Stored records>
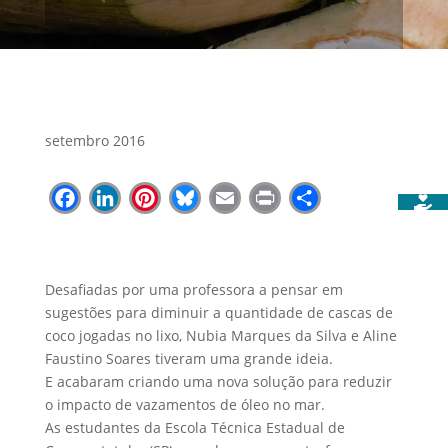
setembro 2016
Facebook
LinkedIn
Pinterest
Bluesky
Email
Print
Share
Desafiadas por uma professora a pensar em
sugestões para diminuir a quantidade de cascas de
coco jogadas no lixo, Nubia Marques da Silva e Aline
Faustino Soares tiveram uma grande ideia.
E acabaram criando uma nova solução para reduzir
o impacto de vazamentos de óleo no mar.
As estudantes da Escola Técnica Estadual de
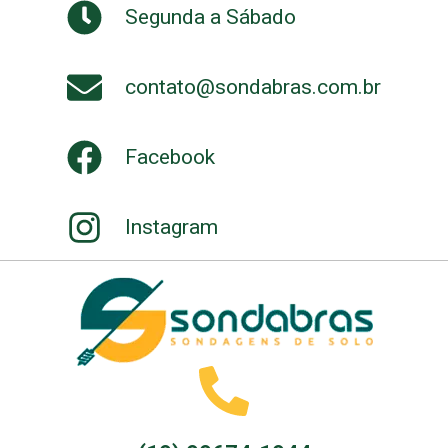
Segunda a Sábado
contato@sondabras.com.br
Facebook
Instagram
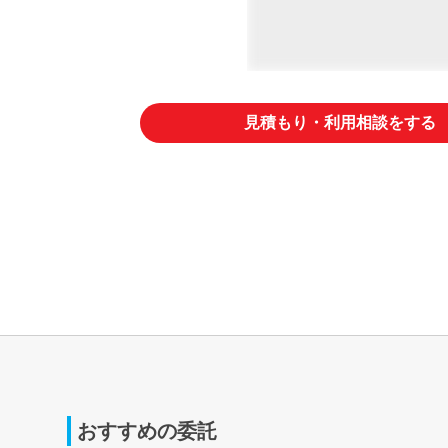
見積もり・利用相談をする
おすすめの委託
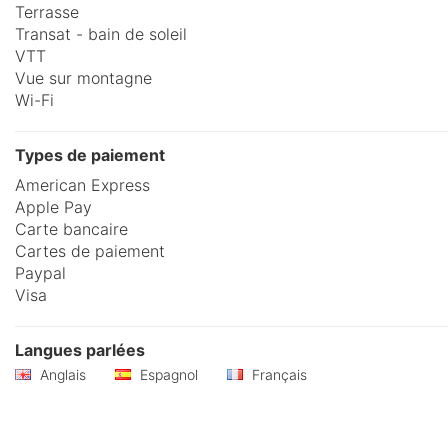
Terrasse
Transat - bain de soleil
VTT
Vue sur montagne
Wi-Fi
Types de paiement
American Express
Apple Pay
Carte bancaire
Cartes de paiement
Paypal
Visa
Langues parlées
Anglais
Espagnol
Français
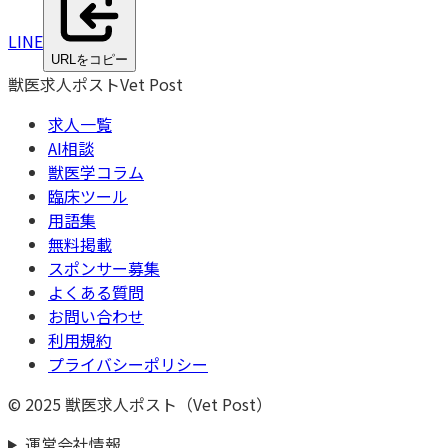
LINE
URLをコピー
獣医求人ポスト
Vet Post
求人一覧
AI相談
獣医学コラム
臨床ツール
用語集
無料掲載
スポンサー募集
よくある質問
お問い合わせ
利用規約
プライバシーポリシー
© 2025 獣医求人ポスト（Vet Post）
運営会社情報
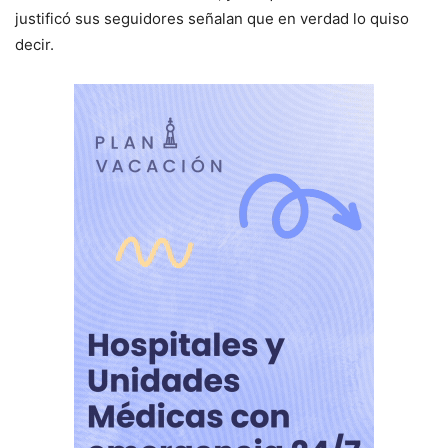
justificó sus seguidores señalan que en verdad lo quiso
decir.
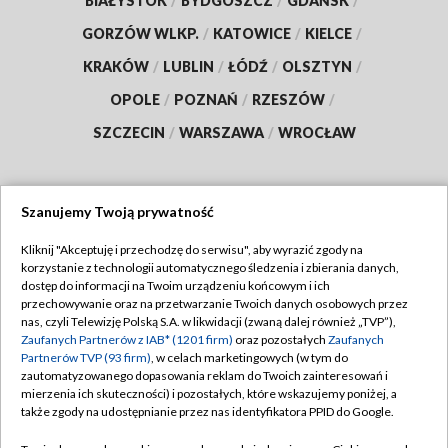
BIAŁYSTOK
/
BYDGOSZCZ
/
GDAŃSK
/
GORZÓW WLKP.
/
KATOWICE
/
KIELCE
/
KRAKÓW
/
LUBLIN
/
ŁÓDŹ
/
OLSZTYN
/
OPOLE
/
POZNAŃ
/
RZESZÓW
/
SZCZECIN
/
WARSZAWA
/
WROCŁAW
Szanujemy Twoją prywatność
Dołącz do nas:
Kliknij "Akceptuję i przechodzę do serwisu", aby wyrazić zgody na
korzystanie z technologii automatycznego śledzenia i zbierania danych,
TVP
dostęp do informacji na Twoim urządzeniu końcowym i ich
Abonament TVP
przechowywanie oraz na przetwarzanie Twoich danych osobowych przez
Regulamin TVP
nas, czyli Telewizję Polską S.A. w likwidacji (zwaną dalej również „TVP”),
Emisja w TVP
Polityka prywatności
Zaufanych Partnerów z IAB* (1201 firm)
oraz pozostałych
Zaufanych
Partnerów TVP (93 firm)
, w celach marketingowych (w tym do
Centrum informacji TVP
Moje zgody
zautomatyzowanego dopasowania reklam do Twoich zainteresowań i
mierzenia ich skuteczności) i pozostałych, które wskazujemy poniżej, a
Naziemna Telewizja Cyfrowa
Pomoc
także zgody na udostępnianie przez nas identyfikatora PPID do Google.
Sklep TVP
Biuro reklamy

YOUR GOAL> Find every line in the records that uses the string "oraz", then copy it.

YOUR SOLUTION>
przechowywanie oraz na przetwarzanie Twoich danych osobowych przez
oraz pozostałych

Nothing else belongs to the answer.